Saved entries:
'''

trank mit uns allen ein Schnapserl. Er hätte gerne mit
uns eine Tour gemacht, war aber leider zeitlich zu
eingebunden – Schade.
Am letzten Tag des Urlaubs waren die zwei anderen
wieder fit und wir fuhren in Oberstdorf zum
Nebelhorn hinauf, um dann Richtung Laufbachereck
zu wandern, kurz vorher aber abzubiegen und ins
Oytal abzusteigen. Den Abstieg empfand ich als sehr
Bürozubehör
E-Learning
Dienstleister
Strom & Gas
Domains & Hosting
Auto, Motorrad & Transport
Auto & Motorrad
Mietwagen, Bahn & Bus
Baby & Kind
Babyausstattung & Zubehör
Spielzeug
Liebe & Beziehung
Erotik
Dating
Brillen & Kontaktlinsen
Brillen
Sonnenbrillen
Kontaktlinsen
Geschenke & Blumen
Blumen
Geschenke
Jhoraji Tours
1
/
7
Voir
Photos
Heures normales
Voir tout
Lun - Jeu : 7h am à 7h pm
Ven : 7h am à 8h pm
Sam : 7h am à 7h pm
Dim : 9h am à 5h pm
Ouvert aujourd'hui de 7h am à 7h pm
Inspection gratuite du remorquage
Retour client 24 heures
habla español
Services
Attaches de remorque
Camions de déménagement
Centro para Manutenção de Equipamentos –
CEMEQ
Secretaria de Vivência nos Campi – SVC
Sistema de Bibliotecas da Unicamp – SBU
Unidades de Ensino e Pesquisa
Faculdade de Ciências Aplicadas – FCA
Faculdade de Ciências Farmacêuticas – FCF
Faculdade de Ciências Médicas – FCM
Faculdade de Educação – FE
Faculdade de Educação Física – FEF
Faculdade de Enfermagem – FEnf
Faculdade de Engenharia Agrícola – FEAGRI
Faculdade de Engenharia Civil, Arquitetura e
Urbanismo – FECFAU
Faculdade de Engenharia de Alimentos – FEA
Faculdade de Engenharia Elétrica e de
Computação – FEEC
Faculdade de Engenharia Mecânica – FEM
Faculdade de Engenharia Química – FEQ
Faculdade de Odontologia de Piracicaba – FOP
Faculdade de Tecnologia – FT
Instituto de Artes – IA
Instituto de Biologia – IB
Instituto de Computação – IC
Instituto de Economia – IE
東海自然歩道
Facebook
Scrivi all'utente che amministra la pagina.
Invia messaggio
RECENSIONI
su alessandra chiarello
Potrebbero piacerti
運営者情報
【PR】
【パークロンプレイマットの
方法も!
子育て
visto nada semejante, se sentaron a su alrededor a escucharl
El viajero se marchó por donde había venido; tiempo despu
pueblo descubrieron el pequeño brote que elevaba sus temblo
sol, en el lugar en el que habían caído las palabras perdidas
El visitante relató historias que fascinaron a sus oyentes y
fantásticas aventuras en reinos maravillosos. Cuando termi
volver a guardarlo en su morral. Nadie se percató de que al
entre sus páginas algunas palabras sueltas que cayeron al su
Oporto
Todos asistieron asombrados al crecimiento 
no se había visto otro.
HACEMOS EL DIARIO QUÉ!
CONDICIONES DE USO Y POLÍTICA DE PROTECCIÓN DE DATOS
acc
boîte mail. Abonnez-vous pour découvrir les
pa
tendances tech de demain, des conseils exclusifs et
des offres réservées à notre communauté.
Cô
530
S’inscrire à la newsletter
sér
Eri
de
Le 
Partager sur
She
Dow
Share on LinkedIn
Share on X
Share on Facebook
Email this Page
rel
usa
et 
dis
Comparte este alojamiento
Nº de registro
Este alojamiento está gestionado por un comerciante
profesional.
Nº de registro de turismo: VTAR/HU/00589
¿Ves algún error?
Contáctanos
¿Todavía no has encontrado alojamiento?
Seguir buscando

'''

◆ What is required: The answer must be a single number: how many lines in the data contain the string "Instituto"?

◆ Result below: 4